Network Blacklisting from config file

[NicolasDP]

add a mean for the user to set a list of IP addresses to blacklist.

This list will be in the config file, and will blacklist incoming connection from these peers or will remove the IP addresses from any incoming gossips.

[stanfieldr]

What would be the advantages of handling this at the software layer instead of at the firewall?

[NicolasDP]

You can blacklist from your firewall indeed. But you won't be able to filter out the IP addresses from the gossips too.

[JamesRobertKelley]

I believe you're planning to get rid of Public IDs, but a blacklist for public IDs could be good. Also, a bad but satisfying idea would be a blacklist for blocks by specific pool IDs.

[feqifei]

I think it's a very bad and dangerous idea. You cannot allow that the majority shuts up a node because a node is a voice, a human being, a small community. Even if sometimes in the past it acted as pool or even a bad actor. In the history majorities also voted dictators in free elections so you cannot delegate the majority of something that in democracy is in charge of Constitutions and Supreme Courts. It must be the algo that takes care of understanding if that node, that voice, is putting in danger the net or is asking for help through a message on the blockchain. It's the algo that has to punish bad behaviors but keep the door open to everybody. You can imagine a kind of "Lost" situation where a survivor could send an SOS message on the chain but that node is banned by the majority? Please re-think it again.

[mmahut]

@feqifei while your idea might be nice, I think you misunderstand how the protocol is supposed to work. The goal of the protocol is to keep a stable, performing and secure network, not be to fair to all players at all time.

[consuman]

I also think this is a dangerous and bad idea. Everyone with real bad intentions will be able to circumvent this, through a new IP, Proxy or whatever but this will hurt people making mistakes and once they are on the blacklist, that might get carryed around and copy&pasted to lots of nodes, in the hope to make nodes run more stable, people might be excluded without even noticing, constantly trying to get connected again.

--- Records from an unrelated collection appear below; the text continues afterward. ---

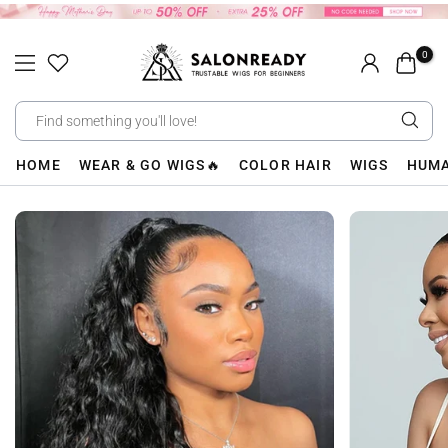
Skip
to
0
content
HOME
WEAR & GO WIGS🔥
COLOR HAIR
WIGS
HUMA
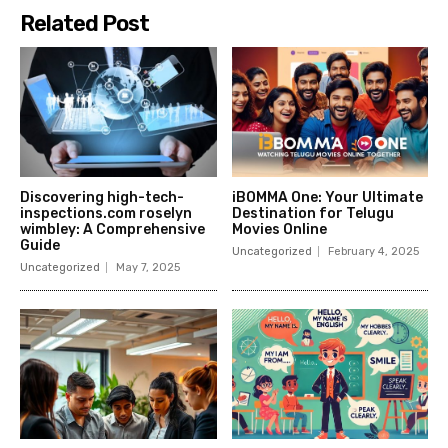
Related Post
Discovering high-tech-
iBOMMA One: Your Ultimate
inspections.com roselyn
Destination for Telugu
wimbley: A Comprehensive
Movies Online
Guide
Uncategorized
February 4, 2025
Uncategorized
May 7, 2025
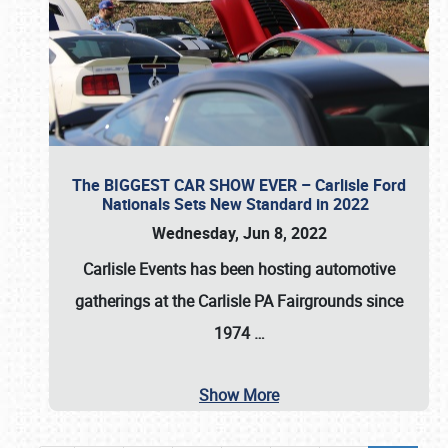
The BIGGEST CAR SHOW EVER – Carlisle Ford
Nationals Sets New Standard in 2022
Wednesday, Jun 8, 2022
Carlisle Events
has been hosting automotive
gatherings at the
Carlisle PA Fairgrounds
since
1974
…
Show More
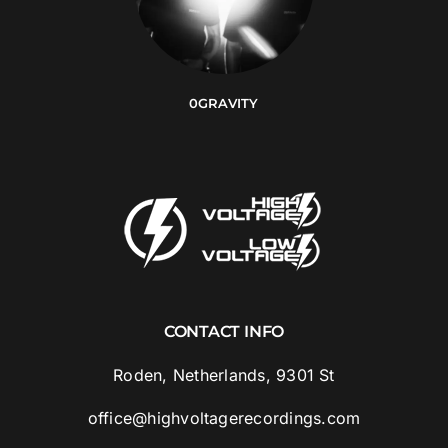
0GRAVITY
CONTACT INFO
Roden, Netherlands, 9301 St
office@highvoltagerecordings.com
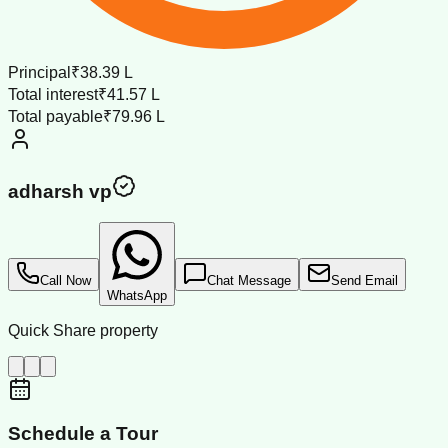
Principal
₹38.39 L
Total interest
₹41.57 L
Total payable
₹79.96 L
adharsh vp
Call Now
Chat Message
Send Email
WhatsApp
Quick Share property
Schedule a Tour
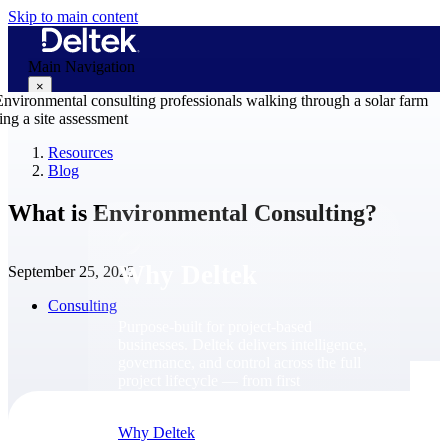
Skip to main content
Main Navigation
×
Resources
Blog
Why Deltek
What is Environmental Consulting?
Why Deltek
September 25, 2023
Consulting
Purpose-built for project-based
businesses. Deltek delivers intelligence,
governance, and control across the full
project lifecycle — from first
opportunity through final delivery.
Why Deltek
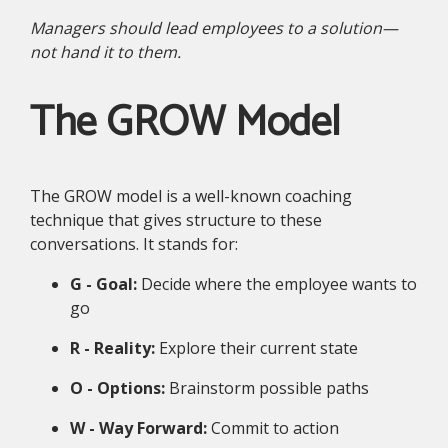
Managers should lead employees to a solution—
not hand it to them.
The GROW Model
The GROW model is a well-known coaching
technique that gives structure to these
conversations. It stands for:
G - Goal:
Decide where the employee wants to
go
R - Reality:
Explore their current state
O - Options:
Brainstorm possible paths
W - Way Forward:
Commit to action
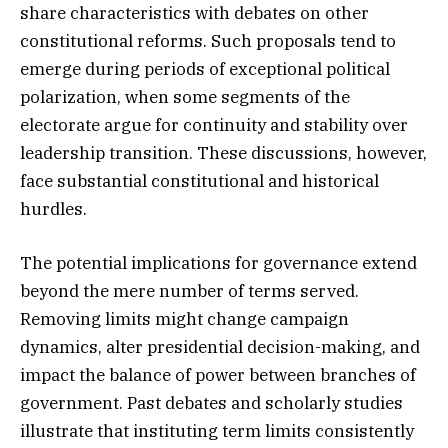
share characteristics with debates on other
constitutional reforms. Such proposals tend to
emerge during periods of exceptional political
polarization, when some segments of the
electorate argue for continuity and stability over
leadership transition. These discussions, however,
face substantial constitutional and historical
hurdles.
The potential implications for governance extend
beyond the mere number of terms served.
Removing limits might change campaign
dynamics, alter presidential decision-making, and
impact the balance of power between branches of
government. Past debates and scholarly studies
illustrate that instituting term limits consistently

This is against what I think Cardano stands for and can only be a desperate solution for a protocol not fit for the real world.

For network protection I got nothing against automatic quarantine in case of bad or poor behaviour, but only temporary and with clear notice in the nodelogs. @feqifei really got a point here.

[feqifei]

@mmahut it's the behavior that need to be evaluated and in case punished and the algo cannot cut the corner allowing participants to ban ip addresses undefinitely. An IP address is not an ID card, it's fungible. Can you imagine if you decide to run a vps and you buy a static ip address from the provider but later you discover that it's banned by the majority of the cardano community? Maybe because of bad actions related to several years and several owners before? Moreover, the community will relay to entities that will provide a list of bad ip addresses to be added to the node-config file. Who will be responsible to keep a list of "bad" ip address? Is he reliable? Do you think that this situation match with the idea of decentralization? There are a lot of considerations to do before taking a decision like this. We are not only talking about keeping a protocol stable in my opinion

[mmahut]

@feqifei what is the reason that protocol would not allow it when you can just simply do it using other means, such as firewall as mentioned? or well, just put the code in the node yourself.

[NicolasDP]

Thanks everyone for participating and helping us understand more the use cases of our community.

Being able to blacklist known IP addresses is a basic feature that we want to provide. It is important that operators have the tools and the mean to protect their nodes.

Allowing the node to reject any connections from a given IP address does not mean the whole network will. It only means a node operator felt it was important to block that ip address in order to be successful at operating their nodes (stake pool or not): it can be to prevent DoS or anything else. Providing this at the node level will just make it simpler for the stake pool operator to configure their nodes.